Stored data
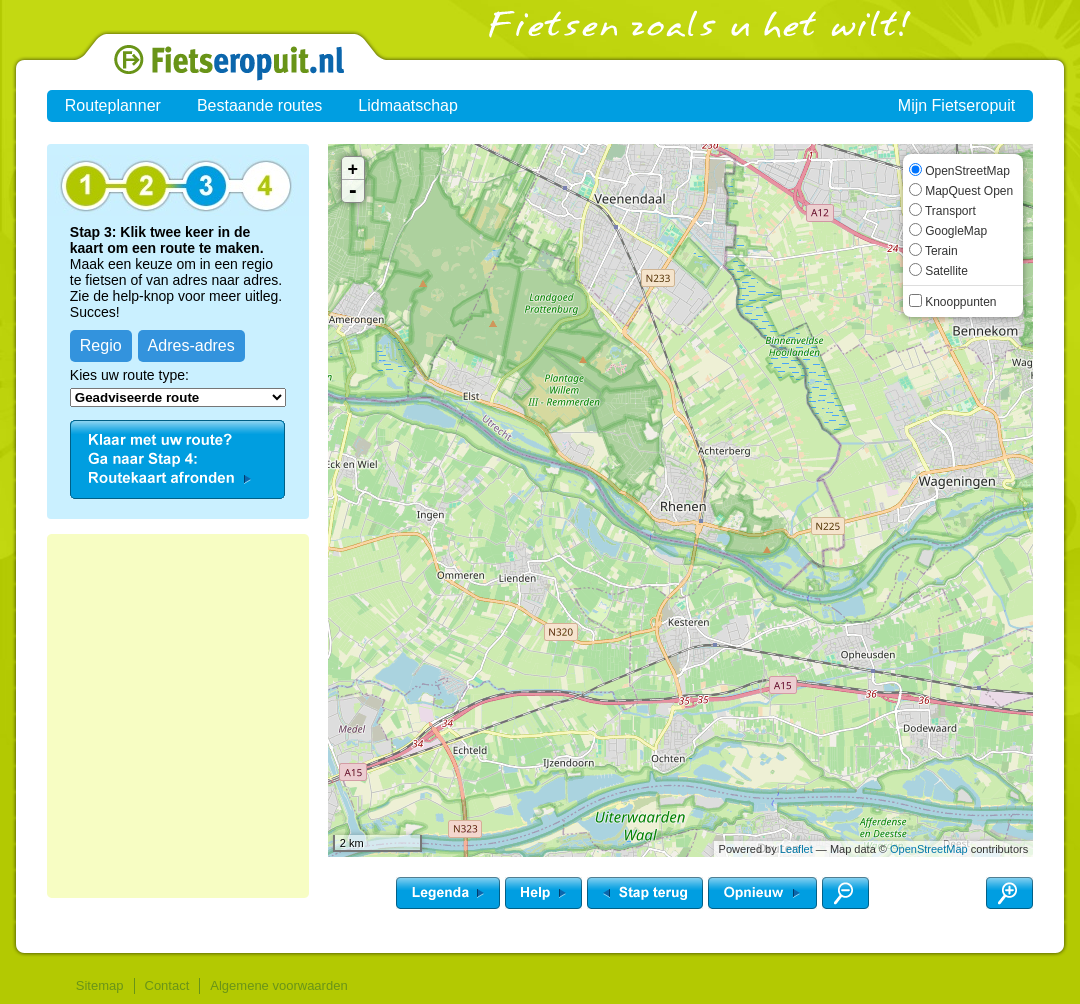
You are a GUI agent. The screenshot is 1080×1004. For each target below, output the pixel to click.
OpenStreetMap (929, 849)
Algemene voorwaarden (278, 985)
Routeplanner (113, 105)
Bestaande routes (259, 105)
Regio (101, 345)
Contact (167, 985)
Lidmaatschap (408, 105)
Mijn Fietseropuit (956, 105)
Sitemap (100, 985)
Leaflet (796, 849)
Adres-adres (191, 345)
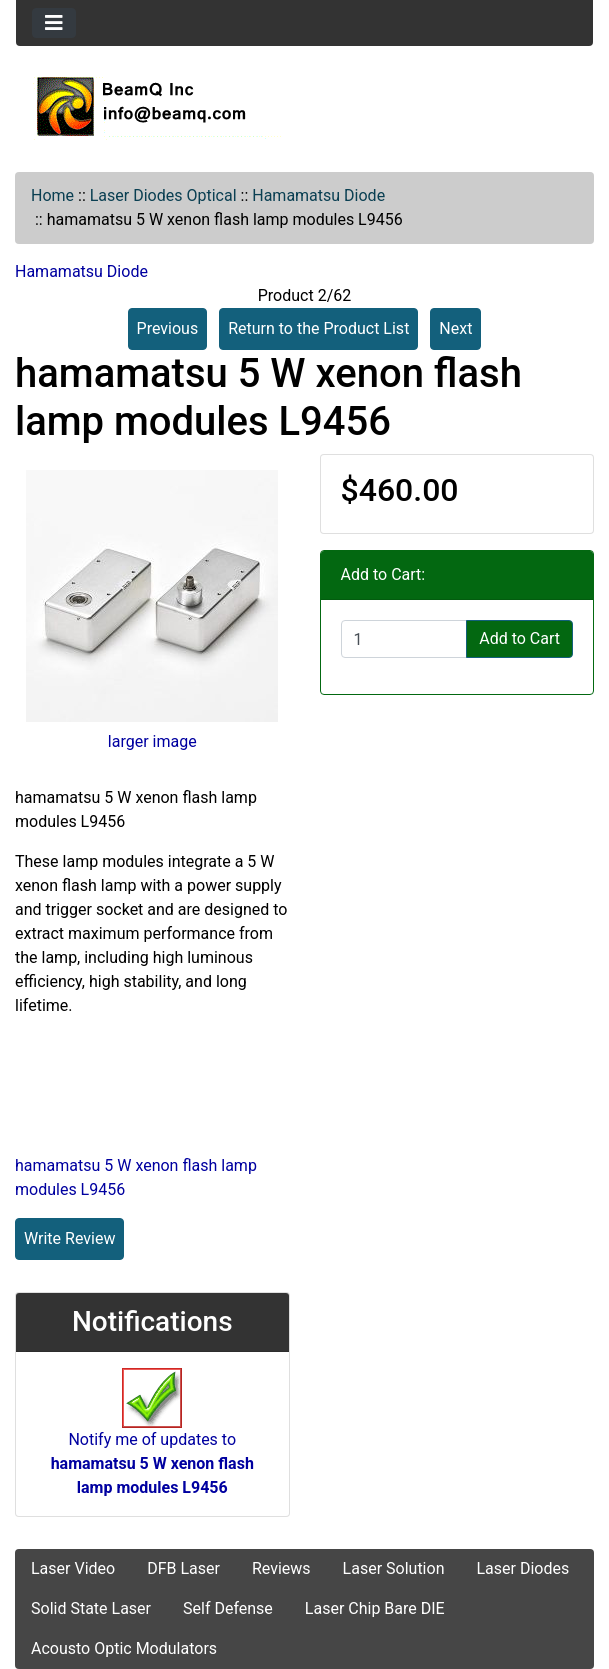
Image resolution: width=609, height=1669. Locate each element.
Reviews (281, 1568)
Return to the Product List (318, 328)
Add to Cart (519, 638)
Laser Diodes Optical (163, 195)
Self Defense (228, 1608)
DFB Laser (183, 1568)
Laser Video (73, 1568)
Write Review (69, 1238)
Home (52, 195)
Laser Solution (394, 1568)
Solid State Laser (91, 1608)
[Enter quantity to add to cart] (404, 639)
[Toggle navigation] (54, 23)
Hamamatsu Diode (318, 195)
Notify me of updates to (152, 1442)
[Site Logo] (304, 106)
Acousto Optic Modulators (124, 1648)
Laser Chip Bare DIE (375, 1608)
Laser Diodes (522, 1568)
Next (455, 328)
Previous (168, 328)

▶ HOW TO COMPLETE THIS TASK
Tell how many lines above contain the word "Laser". Give the number alone.

▶ FINISHED EXERCISE
7